Vietnam or Thailand ? Vote for the TOP Country of the Week !

Updated: May 29, 2025


"I can easily see," said Ramchundra, when she had ended the tale, "that my uncles must have met a Rakshas somewhere in the forest and have been enchanted. Tell me exactly where the tree was the tree where you lived and what kind it was?" The Ranee told him. "And in which direction did your brothers go when they left you?" This also his mother told him.

Ramchundra, looking back and perceiving that she was gaining upon him, waved the enchanted wand and created a great river, which suddenly rolled its tumultuous waves between them; but, quick as thought, the Rakshas swam the river. Then he turned, and waving the wand again, caused a high mountain to rise between them; but the Rakshas climbed the mountain.

The Rajah consented, and Ramchundra set off riding toward the jungle; but as soon as he got there, he sent his horse back by the groom with a message to his parents and proceeded alone, on foot. After wandering about for some time he came upon a small hut, in which lay an ugly old woman fast asleep. She had long claws instead of hands, and her hair hung down all around her in a thick black tangle.

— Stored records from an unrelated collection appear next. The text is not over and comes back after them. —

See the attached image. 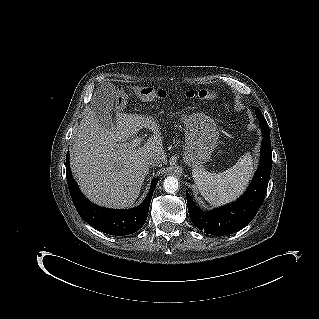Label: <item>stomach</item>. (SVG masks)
I'll use <instances>...</instances> for the list:
<instances>
[{
  "label": "stomach",
  "instance_id": "0dacf381",
  "mask_svg": "<svg viewBox=\"0 0 319 319\" xmlns=\"http://www.w3.org/2000/svg\"><path fill=\"white\" fill-rule=\"evenodd\" d=\"M183 160L191 167L208 162L219 137L213 119L204 114H194L186 119Z\"/></svg>",
  "mask_w": 319,
  "mask_h": 319
}]
</instances>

Nearer and nearer she came, and then the Prince turned and waved the crooked stick. At once a river rolled between him and the Rakshas. Without pause the Rakshas plunged into the river and struck out boldly, and soon she reached the other side. On she came again close after Ramchundra. Again he turned and waved the staff. At once a thick screen of trees sprang up between him and the hag.

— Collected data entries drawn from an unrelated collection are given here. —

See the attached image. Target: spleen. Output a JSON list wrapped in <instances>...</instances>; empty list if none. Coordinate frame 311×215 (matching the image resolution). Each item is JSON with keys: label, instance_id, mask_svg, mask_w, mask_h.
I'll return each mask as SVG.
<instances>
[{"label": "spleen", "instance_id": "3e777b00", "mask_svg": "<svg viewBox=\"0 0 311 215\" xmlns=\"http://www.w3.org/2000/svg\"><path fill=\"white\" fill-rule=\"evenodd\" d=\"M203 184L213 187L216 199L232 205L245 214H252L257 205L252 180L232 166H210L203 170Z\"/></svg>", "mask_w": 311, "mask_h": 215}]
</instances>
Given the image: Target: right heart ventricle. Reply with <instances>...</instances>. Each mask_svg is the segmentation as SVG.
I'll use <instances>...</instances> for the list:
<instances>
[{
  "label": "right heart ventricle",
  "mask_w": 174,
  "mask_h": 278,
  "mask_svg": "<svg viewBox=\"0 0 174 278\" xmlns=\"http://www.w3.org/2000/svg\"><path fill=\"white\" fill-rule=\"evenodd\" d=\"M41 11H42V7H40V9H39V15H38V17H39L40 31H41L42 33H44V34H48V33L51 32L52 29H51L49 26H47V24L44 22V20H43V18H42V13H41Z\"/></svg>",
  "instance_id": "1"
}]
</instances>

She had a number of trees planted outside her windows so that her brothers might rest there close to her. She cooked rice for them herself and fed them with her own hands, and often she sat under the trees and stroked them and talked to them while her tears fell upon their glossy feathers. After a while the young Ranee had a son, and he was called Ramchundra.

Ramchundra, however, only allowed the groom to go with him as far as the edge of the jungle, and then he sent him back home again with both the horses. The Prince went on and on through the forest for a long distance until at last he came to a tree that he felt sure was the one his mother had told him of. From there he set forth in the same direction she told him his uncles had taken.

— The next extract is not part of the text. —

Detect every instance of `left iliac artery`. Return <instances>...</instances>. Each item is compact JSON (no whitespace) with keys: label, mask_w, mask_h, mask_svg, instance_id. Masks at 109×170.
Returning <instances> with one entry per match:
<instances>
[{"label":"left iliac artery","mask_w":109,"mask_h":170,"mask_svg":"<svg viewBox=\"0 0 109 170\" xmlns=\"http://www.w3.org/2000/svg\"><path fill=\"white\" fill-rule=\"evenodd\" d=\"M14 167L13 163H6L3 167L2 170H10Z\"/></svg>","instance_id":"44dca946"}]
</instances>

But one day, when Ramchundra was about fourteen years old, it happened that Draupadi Bai did not go to fetch him home from school as she was wont; and on his return he found her sitting under the trees in front of her palace, stroking the glossy black crows that flocked around her, and weeping.

When she arrived, her daughter, Draupadi Bai, and her hundred sons, with Draupadi Bai's husband and the young Ramchundra, went out to the gate to meet her, and conducted her into the palace with all honour.

"Why do you ask me these questions, my son?" she asked. "I wish to know," said Ramchundra, "for sometime I intend to set out and find that Rakshas and force her to free my uncles from her enchantment and change them back to their natural shapes again."

"Alas, no, my son," she said; "you are too young to help me; and as for my grief, I have never told it to any one. I cannot tell it to you now." But Ramchundra continued begging and praying her to tell him, until at last she did; relating to him all her own and his uncles' sad history; and lastly, how they had been changed by a Rakshas into the black crows he saw around him.